The following pde is given and I need to find the complete integral and the singular integral if it exists:
$pqz=p^2(qx+p^2)+q^2(py+q^2)$
Now, I am able to find the complete integral as it is in Clairaut's form. So the complete integral is given by;
$z=ax+by+\frac{a^4+b^4}{ab}$
For finding the singular integral, I need to eliminate the arbitrary constants $a$ and $b$. So, I differentiate the above equation w.r.t. $a$ and w.r.t. $b$ , and I get;
$x+\frac{3a^2}{b}-\frac{b^3}{a^2}=0$
$y+\frac{3b^2}{a}-\frac{a^3}{b^2}=0$
Now, from here I am not able to proceed further and eliminate $a$ and $b$.
Any kind of help or hint will be of great help. Thanking everyone in advance!!

Answer 1

$x+\frac{3a^2}{b}-\frac{b^3}{a^2}=0\quad\implies\quad x=-\frac{3a^2}{b}+\frac{b^3}{a^2}$

$y+\frac{3b^2}{a}-\frac{a^3}{b^2}=0\quad\implies\quad y=-\frac{3b^2}{a}+\frac{a^3}{b^2}$

$z=ax+by+\frac{a^4+b^4}{ab}=a(-\frac{3a^2}{b}+\frac{b^3}{a^2})+b(-\frac{3b^2}{a}+\frac{a^3}{b^2})+\frac{a^4+b^4}{ab}$

After simplification : $\quad z= -\frac{a^4+b^4}{ab}$

The solution is obtained on parametric form : $$\begin{cases} x=-\frac{3a^2}{b}+\frac{b^3}{a^2} \\ y=-\frac{3b^2}{a}+\frac{a^3}{b^2} \\ z=-\frac{a^4+b^4}{ab} \end{cases}$$ There is no need to eliminate the parameters $a,b$ since the solution is already obtained.

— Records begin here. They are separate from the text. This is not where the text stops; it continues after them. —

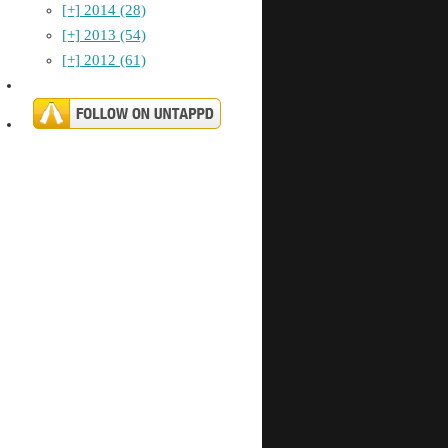
[+]
2014 (28)
[+]
2013 (54)
[+]
2012 (61)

Anyways eliminating $a,b$ would lead to an high degree polynomial equation. Analytical solving for $z(x,y)$ is not possible since the degree is higher than 4. The best way for practical use is numerical calculus starting from the above parametric form of solution.